Instructions for the task - The listing below holds a line with "Access Control System" and a line with "韓国経済研究院マクロ政策研究室のビョン・ヤンギュ室長は". Reproduce those two lines exactly, plus everything between them.

####

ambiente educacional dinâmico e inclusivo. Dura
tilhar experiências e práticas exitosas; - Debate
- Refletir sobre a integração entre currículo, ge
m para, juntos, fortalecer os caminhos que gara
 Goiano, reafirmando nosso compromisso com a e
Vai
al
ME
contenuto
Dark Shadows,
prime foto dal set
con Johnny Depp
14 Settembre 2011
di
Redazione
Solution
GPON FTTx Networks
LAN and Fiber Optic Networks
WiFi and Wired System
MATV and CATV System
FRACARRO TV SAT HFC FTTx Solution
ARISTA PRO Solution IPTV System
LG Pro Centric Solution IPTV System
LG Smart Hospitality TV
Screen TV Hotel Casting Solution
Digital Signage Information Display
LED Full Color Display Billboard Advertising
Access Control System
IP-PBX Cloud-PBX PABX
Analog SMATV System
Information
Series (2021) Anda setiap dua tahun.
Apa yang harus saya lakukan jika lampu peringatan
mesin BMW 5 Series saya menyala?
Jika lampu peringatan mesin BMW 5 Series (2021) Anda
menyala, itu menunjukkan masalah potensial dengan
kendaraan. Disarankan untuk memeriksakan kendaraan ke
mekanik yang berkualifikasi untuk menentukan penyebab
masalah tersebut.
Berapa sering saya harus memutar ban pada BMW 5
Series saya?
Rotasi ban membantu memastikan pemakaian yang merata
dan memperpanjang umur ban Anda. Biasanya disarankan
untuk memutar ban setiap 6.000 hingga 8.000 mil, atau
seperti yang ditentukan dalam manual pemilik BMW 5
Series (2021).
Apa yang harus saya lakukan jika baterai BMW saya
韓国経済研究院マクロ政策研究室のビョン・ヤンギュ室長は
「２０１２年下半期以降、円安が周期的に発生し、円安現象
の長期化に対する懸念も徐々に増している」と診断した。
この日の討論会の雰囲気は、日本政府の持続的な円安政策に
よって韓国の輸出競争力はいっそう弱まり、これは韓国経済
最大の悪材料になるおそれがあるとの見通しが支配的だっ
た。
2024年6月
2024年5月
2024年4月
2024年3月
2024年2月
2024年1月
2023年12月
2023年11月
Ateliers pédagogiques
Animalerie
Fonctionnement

####

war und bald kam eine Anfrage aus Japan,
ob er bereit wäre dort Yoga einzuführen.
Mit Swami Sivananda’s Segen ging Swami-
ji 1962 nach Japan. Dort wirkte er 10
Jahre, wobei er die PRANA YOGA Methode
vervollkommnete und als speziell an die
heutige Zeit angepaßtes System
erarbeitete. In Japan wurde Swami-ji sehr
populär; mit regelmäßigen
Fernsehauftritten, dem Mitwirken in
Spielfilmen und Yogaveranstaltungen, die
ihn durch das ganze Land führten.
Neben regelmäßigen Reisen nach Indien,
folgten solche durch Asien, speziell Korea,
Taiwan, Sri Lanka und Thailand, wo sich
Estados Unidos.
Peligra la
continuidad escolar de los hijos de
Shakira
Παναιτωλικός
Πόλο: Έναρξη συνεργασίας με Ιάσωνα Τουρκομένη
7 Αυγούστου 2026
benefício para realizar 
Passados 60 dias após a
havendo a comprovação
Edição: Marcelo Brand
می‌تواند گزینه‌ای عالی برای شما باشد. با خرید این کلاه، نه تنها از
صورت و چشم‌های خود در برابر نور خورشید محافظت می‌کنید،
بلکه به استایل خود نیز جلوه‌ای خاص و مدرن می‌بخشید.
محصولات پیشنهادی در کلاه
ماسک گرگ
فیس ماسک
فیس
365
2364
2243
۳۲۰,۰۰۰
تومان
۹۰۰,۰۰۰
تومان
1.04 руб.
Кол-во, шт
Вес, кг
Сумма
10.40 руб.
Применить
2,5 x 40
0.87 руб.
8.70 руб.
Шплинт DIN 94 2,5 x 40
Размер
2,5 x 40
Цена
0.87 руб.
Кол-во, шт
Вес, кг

####

Exercise output -
Access Control System
IP-PBX Cloud-PBX PABX
Analog SMATV System
Information
Series (2021) Anda setiap dua tahun.
Apa yang harus saya lakukan jika lampu peringatan
mesin BMW 5 Series saya menyala?
Jika lampu peringatan mesin BMW 5 Series (2021) Anda
menyala, itu menunjukkan masalah potensial dengan
kendaraan. Disarankan untuk memeriksakan kendaraan ke
mekanik yang berkualifikasi untuk menentukan penyebab
masalah tersebut.
Berapa sering saya harus memutar ban pada BMW 5
Series saya?
Rotasi ban membantu memastikan pemakaian yang merata
dan memperpanjang umur ban Anda. Biasanya disarankan
untuk memutar ban setiap 6.000 hingga 8.000 mil, atau
seperti yang ditentukan dalam manual pemilik BMW 5
Series (2021).
Apa yang harus saya lakukan jika baterai BMW saya
韓国経済研究院マクロ政策研究室のビョン・ヤンギュ室長は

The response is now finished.